:: PROBLEM DESCRIPTION ::
If a line of the data below contains the string "still", count it, then state the total alone.

Dataset entries
★ ★ ★ ★
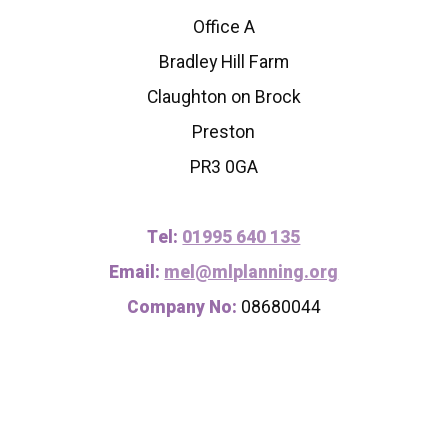
Office A
Bradley Hill Farm
Claughton on Brock
Preston
PR3 0GA
Tel:
01995 640 135
Email:
mel@mlplanning.org
Company No:
08680044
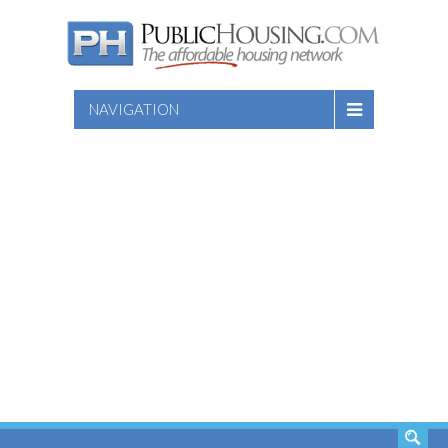
NAVIGATION
SEARCH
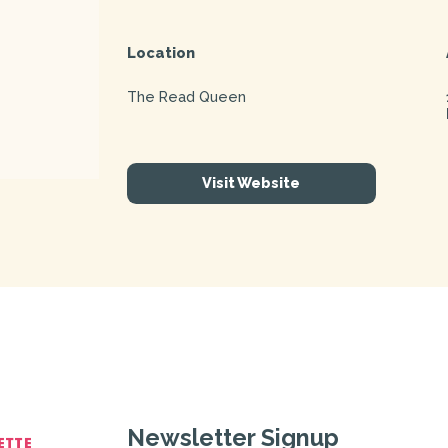
Location
The Read Queen
Visit Website
Newsletter Signup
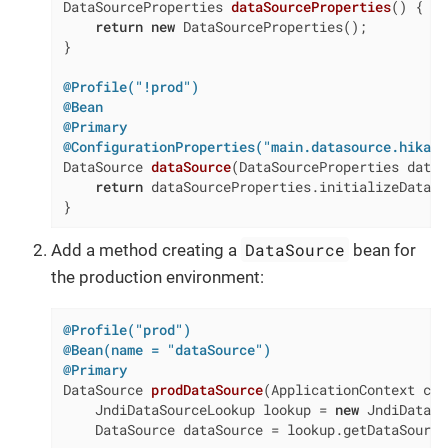
DataSourceProperties 
dataSourceProperties
()
{

return
new
 DataSourceProperties();

}

@Profile("!prod")
@Bean
@Primary
@ConfigurationProperties("main.datasource.hikari
DataSource 
dataSource
(DataSourceProperties dataS
return
 dataSourceProperties.initializeDataSo
}
DataSource
Add a method creating a
bean for
the production environment:
@Profile("prod")
@Bean(name = "dataSource")
@Primary
DataSource 
prodDataSource
(ApplicationContext con
    JndiDataSourceLookup lookup = 
new
 JndiDataSo
    DataSource dataSource = lookup.getDataSource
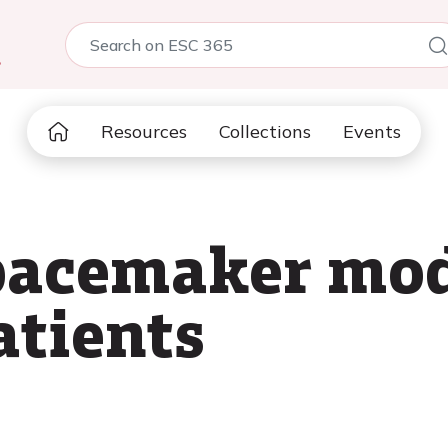
5
Resources
Collections
Events
 pacemaker mo
atients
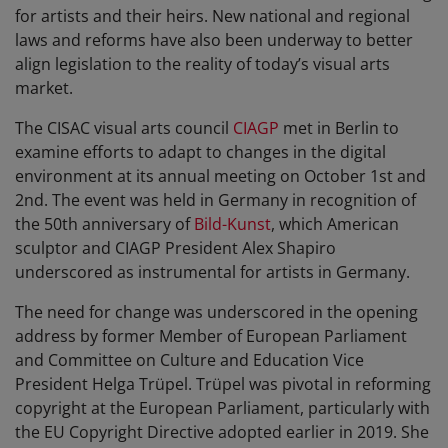
for artists and their heirs. New national and regional
laws and reforms have also been underway to better
align legislation to the reality of today’s visual arts
market.
The CISAC visual arts council
CIAGP
met in Berlin to
examine efforts to adapt to changes in the digital
environment at its annual meeting on October 1st and
2nd. The event was held in Germany in recognition of
the 50th anniversary of
Bild-Kunst
, which American
sculptor and CIAGP President Alex Shapiro
underscored as instrumental for artists in Germany.
The need for change was underscored in the opening
address by former Member of European Parliament
and Committee on Culture and Education Vice
President Helga Trüpel. Trüpel was pivotal in reforming
copyright at the European Parliament, particularly with
the EU Copyright Directive adopted earlier in 2019. She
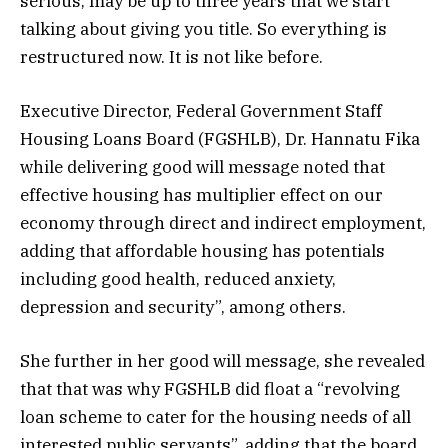
serious, may be up to three years that we start
talking about giving you title. So everything is
restructured now. It is not like before.
Executive Director, Federal Government Staff
Housing Loans Board (FGSHLB), Dr. Hannatu Fika
while delivering good will message noted that
effective housing has multiplier effect on our
economy through direct and indirect employment,
adding that affordable housing has potentials
including good health, reduced anxiety,
depression and security”, among others.
She further in her good will message, she revealed
that that was why FGSHLB did float a “revolving
loan scheme to cater for the housing needs of all
interested public servants”, adding that the board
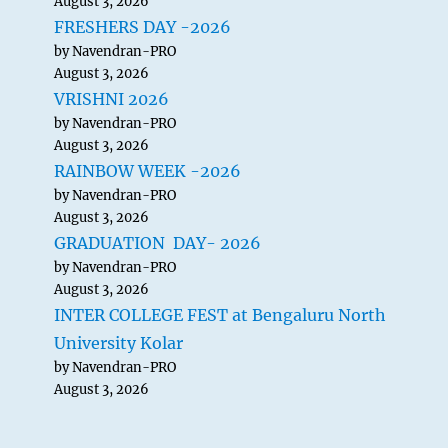
August 3, 2026
FRESHERS DAY -2026
by Navendran-PRO
August 3, 2026
VRISHNI 2026
by Navendran-PRO
August 3, 2026
RAINBOW WEEK -2026
by Navendran-PRO
August 3, 2026
GRADUATION DAY- 2026
by Navendran-PRO
August 3, 2026
INTER COLLEGE FEST at Bengaluru North
University Kolar
by Navendran-PRO
August 3, 2026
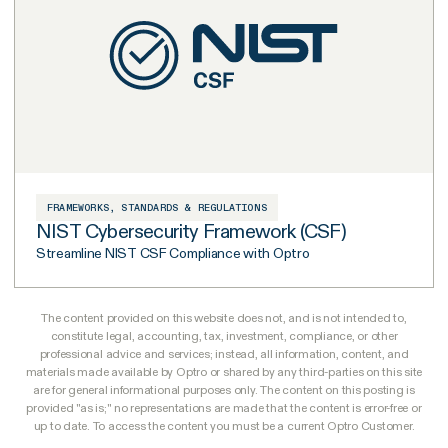
FRAMEWORKS, STANDARDS & REGULATIONS
NIST Cybersecurity Framework (CSF)
Streamline NIST CSF Compliance with Optro
The content provided on this website does not, and is not intended to,
constitute legal, accounting, tax, investment, compliance, or other
professional advice and services; instead, all information, content, and
materials made available by Optro or shared by any third-parties on this site
are for general informational purposes only. The content on this posting is
provided "as is;" no representations are made that the content is error-free or
up to date. To access the content you must be a current Optro Customer.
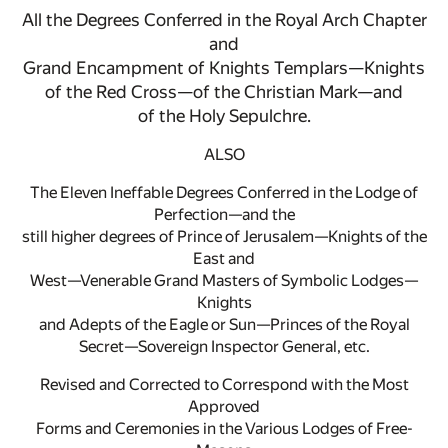
All the Degrees Conferred in the Royal Arch Chapter
and
Grand Encampment of Knights Templars—Knights
of the Red Cross—of the Christian Mark—and
of the Holy Sepulchre.
ALSO
The Eleven Ineffable Degrees Conferred in the Lodge of
Perfection—and the
still higher degrees of Prince of Jerusalem—Knights of the
East and
West—Venerable Grand Masters of Symbolic Lodges—
Knights
and Adepts of the Eagle or Sun—Princes of the Royal
Secret—Sovereign Inspector General, etc.
Revised and Corrected to Correspond with the Most
Approved
Forms and Ceremonies in the Various Lodges of Free-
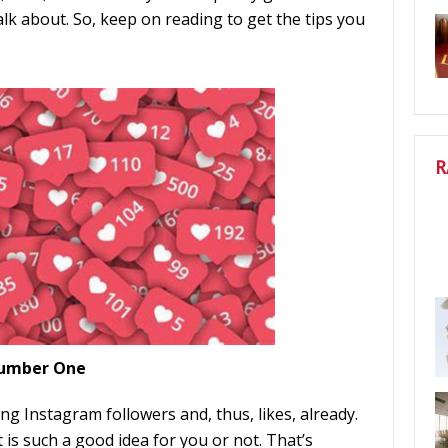
alk about. So, keep on reading to get the tips you
R
 Number One
g Instagram followers and, thus, likes, already.
is such a good idea for you or not. That’s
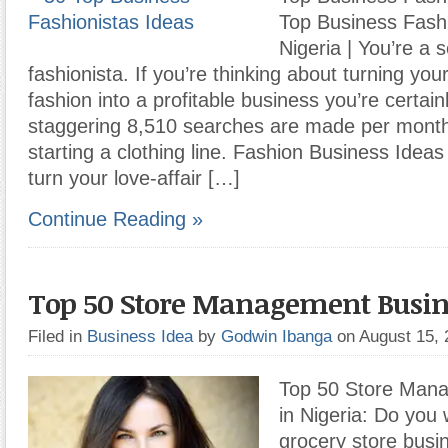
Top Business Fashi
Nigeria | You’re a 
fashionista. If you’re thinking about turning you
fashion into a profitable business you’re certain
staggering 8,510 searches are made per month
starting a clothing line. Fashion Business Idea
turn your love-affair […]
Continue Reading »
Top 50 Store Management Busin
Filed in
Business Idea
by
Godwin Ibanga
on August 15,
Top 50 Store Man
in Nigeria: Do you 
grocery store busi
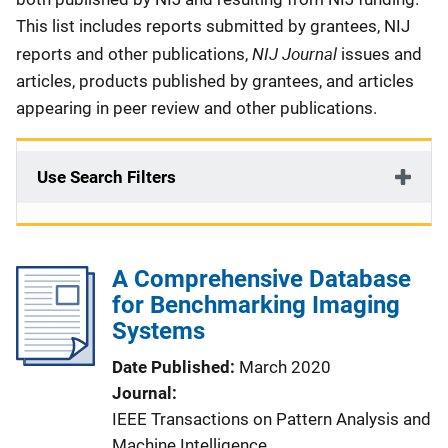
This list includes reports submitted by grantees, NIJ
NIJ Journal
reports and other publications,
issues and
articles, products published by grantees, and articles
appearing in peer review and other publications.
Use Search Filters
A Comprehensive Database
for Benchmarking Imaging
Systems
Date Published
March 2020
Journal
IEEE Transactions on Pattern Analysis and
Machine Intelligence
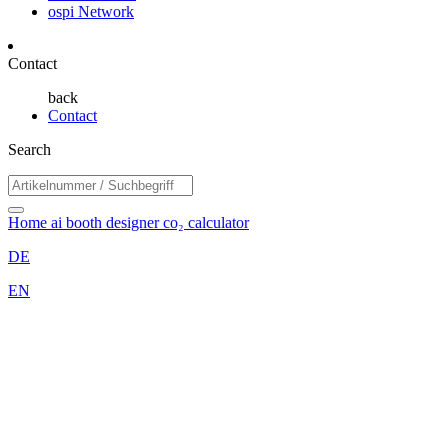
ospi Network
Contact
back
Contact
Search
Home
ai booth designer
co₂ calculator
DE
EN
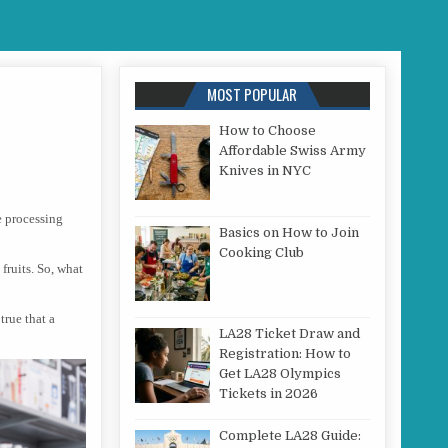
MOST POPULAR
How to Choose
Affordable Swiss Army
NT TYPES OF JUICERS
Knives in NYC
e processing
Basics on How to Join
Cooking Club
 fruits. So, what
true that a
LA28 Ticket Draw and
Registration: How to
Get LA28 Olympics
Tickets in 2026
Complete LA28 Guide:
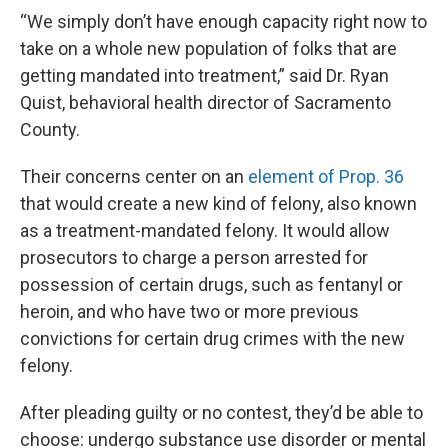
“We simply don’t have enough capacity right now to
take on a whole new population of folks that are
getting mandated into treatment,” said Dr. Ryan
Quist, behavioral health director of Sacramento
County.
Their concerns center on an
element of Prop. 36
that would create a new kind of felony, also known
as a treatment-mandated felony. It would allow
prosecutors to charge a person arrested for
possession of certain drugs, such as fentanyl or
heroin, and who have two or more previous
convictions for certain drug crimes with the new
felony.
After pleading guilty or no contest, they’d be able to
choose: undergo substance use disorder or mental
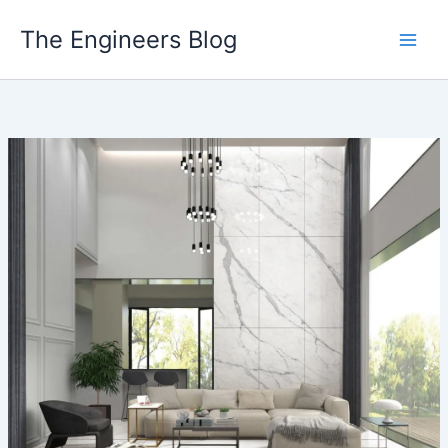
Skip
The Engineers Blog
to
content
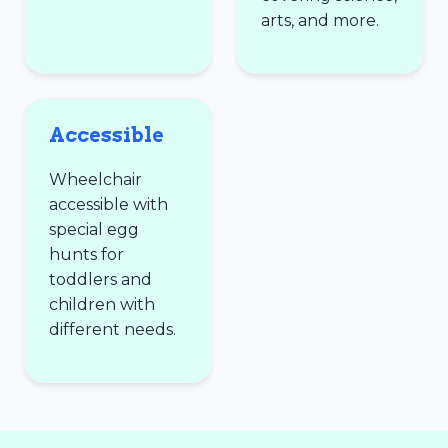
arts, and more.
Accessible
Wheelchair
accessible with
special egg
hunts for
toddlers and
children with
different needs.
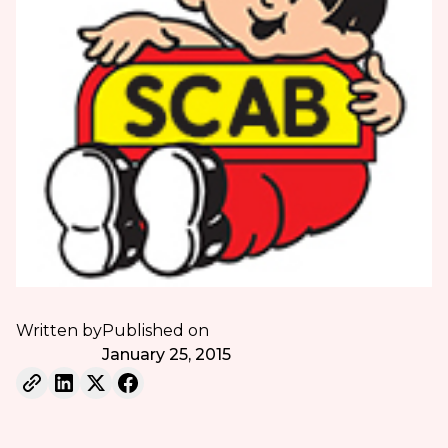
Written by
Published on
January 25, 2015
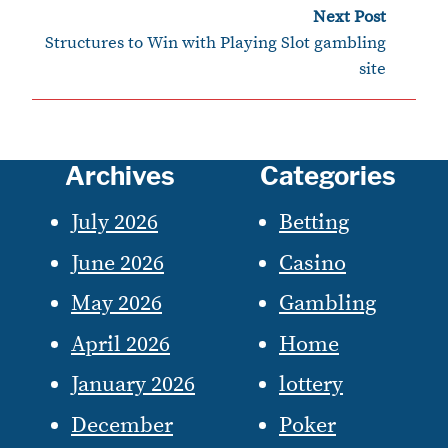
Next Post
›
Structures to Win with Playing Slot gambling
site
Archives
Categories
July 2026
Betting
June 2026
Casino
May 2026
Gambling
April 2026
Home
January 2026
lottery
December
Poker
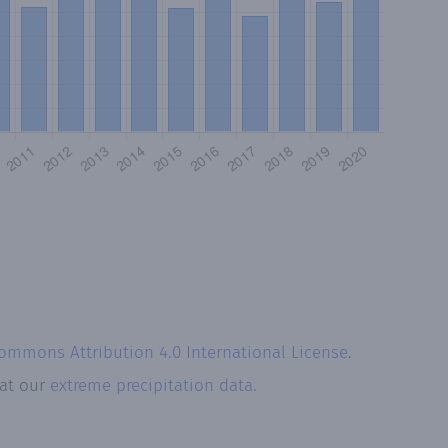
Commons Attribution 4.0 International License
.
 at our
extreme precipitation data.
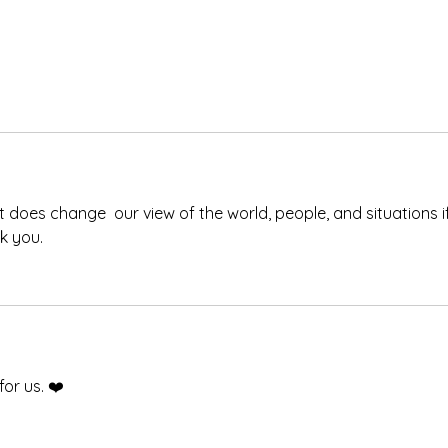
t does change  our view of the world, people, and situations if
k you. 
for us. ❤️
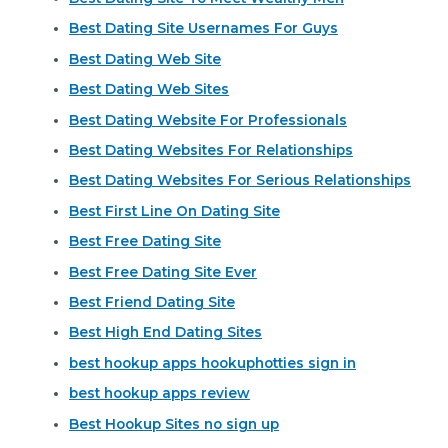
Best Dating Site Usernames For Guys
Best Dating Web Site
Best Dating Web Sites
Best Dating Website For Professionals
Best Dating Websites For Relationships
Best Dating Websites For Serious Relationships
Best First Line On Dating Site
Best Free Dating Site
Best Free Dating Site Ever
Best Friend Dating Site
Best High End Dating Sites
best hookup apps hookuphotties sign in
best hookup apps review
Best Hookup Sites no sign up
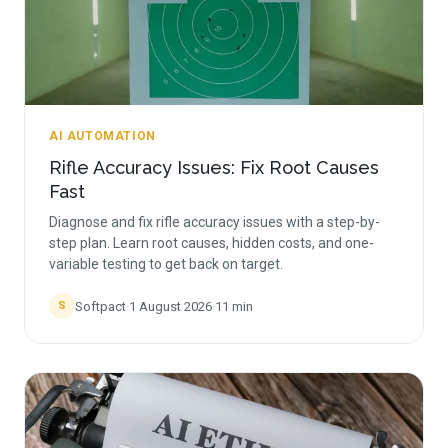
AI AUTOMATION
Rifle Accuracy Issues: Fix Root Causes
Fast
Diagnose and fix rifle accuracy issues with a step-by-
step plan. Learn root causes, hidden costs, and one-
variable testing to get back on target.
Softpact
·
1 August 2026
·
11
min
S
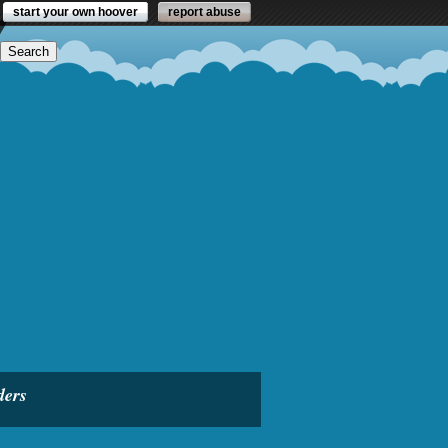
start your own hoover
report abuse
ders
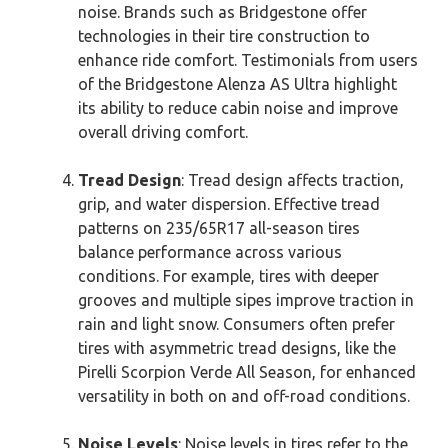
noise. Brands such as Bridgestone offer
technologies in their tire construction to
enhance ride comfort. Testimonials from users
of the Bridgestone Alenza AS Ultra highlight
its ability to reduce cabin noise and improve
overall driving comfort.
Tread Design
: Tread design affects traction,
grip, and water dispersion. Effective tread
patterns on 235/65R17 all-season tires
balance performance across various
conditions. For example, tires with deeper
grooves and multiple sipes improve traction in
rain and light snow. Consumers often prefer
tires with asymmetric tread designs, like the
Pirelli Scorpion Verde All Season, for enhanced
versatility in both on and off-road conditions.
Noise Levels
: Noise levels in tires refer to the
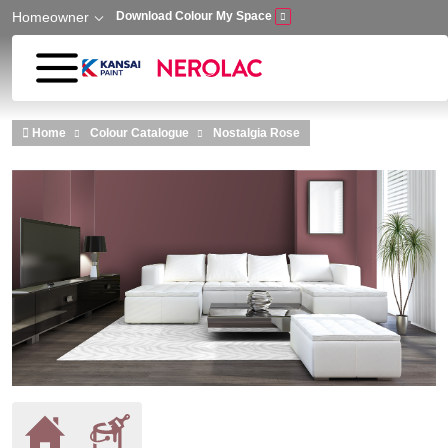
Homeowner
Download Colour My Space
Skip to main content
Home
Colour Catalogue
Nostalgia Rose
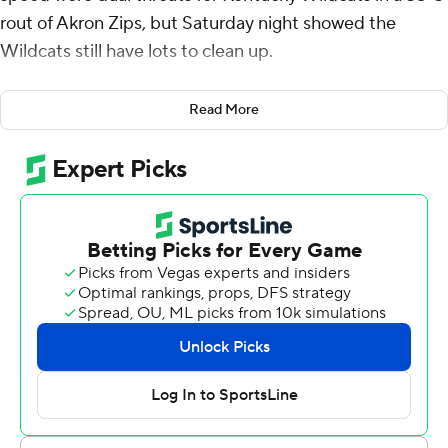
rout of Akron Zips, but Saturday night showed the
Wildcats still have lots to clean up.
Leary threw for 315 yards and three touchdowns,
Read More
including one to Davis who added a 55-yard touchdown
run, before leaving midway through the fourth quarter
after taking a hard hit to the chest. He connected on
scoring passes of 6 yards to Josh Kattus and 22 yards to
Tayvion Robinson in the first half, and an improbable 58
yard touchdown pass to Davis while escaping two
defenders in the third quarter.
Kentucky (3-0) got off to a quick start, taking the
opening drive seven plays and 75 yards, 63 of those
through the air ending on Kattus’ scoring catch. It was
the first touchdown the Wildcats had scored on their
opening drive this year.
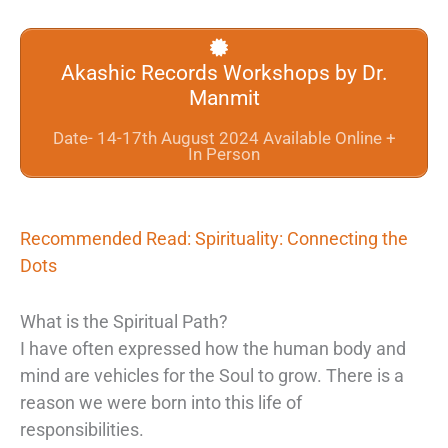
Akashic Records Workshops by Dr.
Manmit
Date- 14-17th August 2024 Available Online +
In Person
Recommended Read: Spirituality: Connecting the
Dots
What is the Spiritual Path?
I have often expressed how the human body and
mind are vehicles for the Soul to grow. There is a
reason we were born into this life of
responsibilities.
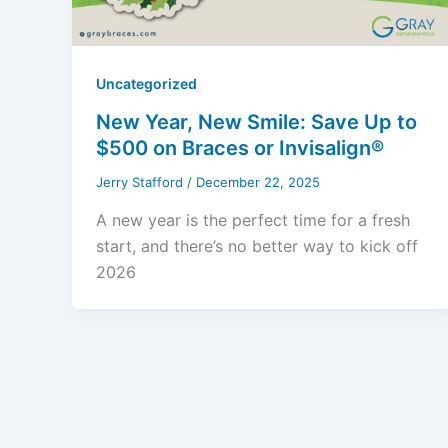
Uncategorized
New Year, New Smile: Save Up to
$500 on Braces or Invisalign®
Jerry Stafford
/
December 22, 2025
A new year is the perfect time for a fresh
start, and there’s no better way to kick off
2026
★ ★ ★ ★
:: RESPONSE FOR THIS EXERCISE ::
2